The novel has many things going for it, such as using the villain’s bisexuality to prove he’s super evil,* but what it really teaches us is how to take away all agency and power from the main character. In particular, the female main character. Since any genre writer worth their salt is on a quest to disempower women, this is definitely required reading. Outlander has a lot to teach us, so pay attention!
Say (Incorrectly) That Women Aren’t Strong Enough to Use Weapons
We’d all love to have more kickass women in our stories. Unfortunately, we can’t because their weak girly arms can’t hold up our manly swords. Checkmate, feminists! This is an oldie but a goodie, a foolproof argument that will forever keep the ladies out of our fantasy treehouse, and Outlander pulls it off masterfully. Early in the book, there’s a scene where Claire is being taught to fight. Her male companions judge that the smallsword and flintlock pistol are just too heavy for her, so instead they settle on a small dagger.

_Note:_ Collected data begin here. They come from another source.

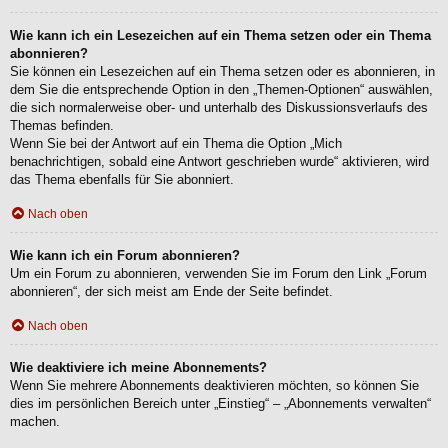
Wie kann ich ein Lesezeichen auf ein Thema setzen oder ein Thema
abonnieren?
Sie können ein Lesezeichen auf ein Thema setzen oder es abonnieren, in
dem Sie die entsprechende Option in den „Themen-Optionen“ auswählen,
die sich normalerweise ober- und unterhalb des Diskussionsverlaufs des
Themas befinden.
Wenn Sie bei der Antwort auf ein Thema die Option „Mich
benachrichtigen, sobald eine Antwort geschrieben wurde“ aktivieren, wird
das Thema ebenfalls für Sie abonniert.
Nach oben
Wie kann ich ein Forum abonnieren?
Um ein Forum zu abonnieren, verwenden Sie im Forum den Link „Forum
abonnieren“, der sich meist am Ende der Seite befindet.
Nach oben
Wie deaktiviere ich meine Abonnements?
Wenn Sie mehrere Abonnements deaktivieren möchten, so können Sie
dies im persönlichen Bereich unter „Einstieg“ – „Abonnements verwalten“
machen.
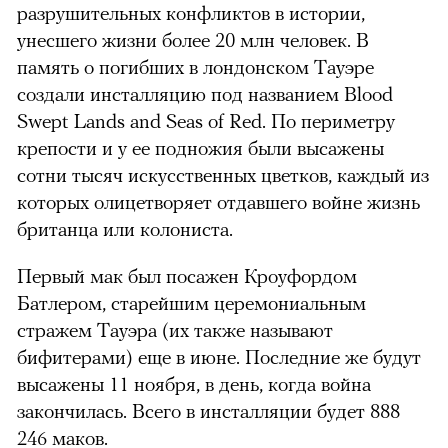
разрушительных конфликтов в истории,
унесшего жизни более 20 млн человек. В
память о погибших в лондонском Тауэре
создали инсталляцию под названием Blood
Swept Lands and Seas of Red. По периметру
крепости и у ее подножия были высажены
сотни тысяч искусственных цветков, каждый из
которых олицетворяет отдавшего войне жизнь
британца или колониста.
Первый мак был посажен Кроуфордом
Батлером, старейшим церемониальным
стражем Тауэра (их также называют
бифитерами) еще в июне. Последние же будут
высажены 11 ноября, в день, когда война
закончилась. Всего в инсталляции будет 888
246 маков.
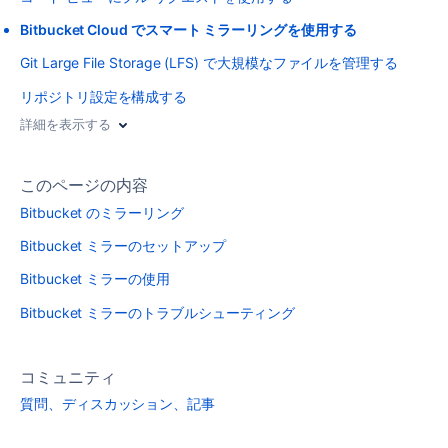
Bitbucket Cloud でスマート ミラーリングを使用する
Git Large File Storage (LFS) で大規模なファイルを管理する
リポジトリ設定を構成する
詳細を表示する
このページの内容
Bitbucket のミラーリング
Bitbucket ミラーのセットアップ
Bitbucket ミラーの使用
Bitbucket ミラーのトラブルシューティング
コミュニティ
質問、ディスカッション、記事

Outlander understands that the dagger is a perfect weapon for women. It allows them to be feisty without actually being able to win a fair fight. Try using a dagger against someone with a longsword and see how it works out for you.
Now, in a lesser work, Claire might have commented that this was just the sexist attitude of her 18th century teachers. Outlander smartly avoids doing that. The last thing we want to do is show that sexism was a cultural attitude not based in fact. That might imply that Claire’s manly protectors are interested in their own glory and not her best interests.
The only problem with this trope is that it’s completely untrue. The smallsword weighs about 1.5 pounds. The idea of it being too heavy for a woman is laughable. Women also used flintlock guns all the time. In fact, history is full of women who were terrifying fighters, something we must never admit in our fiction. That’s why books like Outlander are so important. It takes a lot of work to convince people of something that is so blatantly false.
Outlander slips up near the end when Claire uses a flintlock without any problems. But by then most people will have already internalized the important message, so no real harm done. The book also avoids having Claire comment on the false nature of what she was told, which might have accidentally taken the story in a more progressive direction.
Give Her a Powerful Background, Then Ignore It
The reason no one writes about historical women is that none of them ever did anything interesting; they were all submissive housewives, bowing to their husband’s every whim, right? It’s odd, then, that Claire is a World War II Army nurse. After all, these nurses were some of the most courageous people in history. They practiced lifesaving medicine on their horrifically mutilated countrymen, often with Nazi artillery raining down around them.
This could have led to Claire being a forceful character who wouldn’t take guff from anyone, but rest assured that doesn’t happen. You can easily forget Claire’s background after the first few chapters. It’s true that she’s portrayed as a competent medic, but the force of personality that should accompany such a backstory is completely absent. She’s always acquiescing to the other (male) character’s demands.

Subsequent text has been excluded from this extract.